### Problem to solve
Each record should be written out exactly as it stands.

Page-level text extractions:
•••••

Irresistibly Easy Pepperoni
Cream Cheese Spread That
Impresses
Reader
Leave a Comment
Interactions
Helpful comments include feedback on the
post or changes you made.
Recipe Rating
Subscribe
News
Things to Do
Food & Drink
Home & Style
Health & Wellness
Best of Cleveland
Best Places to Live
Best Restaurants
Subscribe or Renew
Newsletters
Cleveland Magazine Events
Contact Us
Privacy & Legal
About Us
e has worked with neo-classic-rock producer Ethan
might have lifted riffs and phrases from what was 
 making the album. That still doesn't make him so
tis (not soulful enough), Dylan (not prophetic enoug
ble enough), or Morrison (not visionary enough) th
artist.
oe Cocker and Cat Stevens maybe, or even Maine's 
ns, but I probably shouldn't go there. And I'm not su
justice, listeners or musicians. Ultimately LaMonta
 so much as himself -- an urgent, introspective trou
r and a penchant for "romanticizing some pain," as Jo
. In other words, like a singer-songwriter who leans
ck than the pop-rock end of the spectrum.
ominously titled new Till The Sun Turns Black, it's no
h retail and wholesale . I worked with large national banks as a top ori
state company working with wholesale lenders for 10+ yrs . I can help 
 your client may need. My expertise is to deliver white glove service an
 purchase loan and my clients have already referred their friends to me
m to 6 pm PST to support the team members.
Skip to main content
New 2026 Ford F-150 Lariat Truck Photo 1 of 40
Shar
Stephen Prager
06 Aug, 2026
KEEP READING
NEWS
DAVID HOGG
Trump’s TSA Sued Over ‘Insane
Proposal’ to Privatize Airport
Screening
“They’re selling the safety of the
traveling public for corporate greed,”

•••••

### Answer area
Irresistibly Easy Pepperoni
Cream Cheese Spread That
Impresses
Reader
Leave a Comment
Interactions
Helpful comments include feedback on the
post or changes you made.
Recipe Rating
Subscribe
News
Things to Do
Food & Drink
Home & Style
Health & Wellness
Best of Cleveland
Best Places to Live
Best Restaurants
Subscribe or Renew
Newsletters
Cleveland Magazine Events
Contact Us
Privacy & Legal
About Us
e has worked with neo-classic-rock producer Ethan
might have lifted riffs and phrases from what was 
 making the album. That still doesn't make him so
tis (not soulful enough), Dylan (not prophetic enoug
ble enough), or Morrison (not visionary enough) th
artist.
oe Cocker and Cat Stevens maybe, or even Maine's 
ns, but I probably shouldn't go there. And I'm not su
justice, listeners or musicians. Ultimately LaMonta
 so much as himself -- an urgent, introspective trou
r and a penchant for "romanticizing some pain," as Jo
. In other words, like a singer-songwriter who leans
ck than the pop-rock end of the spectrum.
ominously titled new Till The Sun Turns Black, it's no
h retail and wholesale . I worked with large national banks as a top ori
state company working with wholesale lenders for 10+ yrs . I can help 
 your client may need. My expertise is to deliver white glove service an
 purchase loan and my clients have already referred their friends to me
m to 6 pm PST to support the team members.
Skip to main content
New 2026 Ford F-150 Lariat Truck Photo 1 of 40
Shar
Stephen Prager
06 Aug, 2026
KEEP READING
NEWS
DAVID HOGG
Trump’s TSA Sued Over ‘Insane
Proposal’ to Privatize Airport
Screening
“They’re selling the safety of the
traveling public for corporate greed,”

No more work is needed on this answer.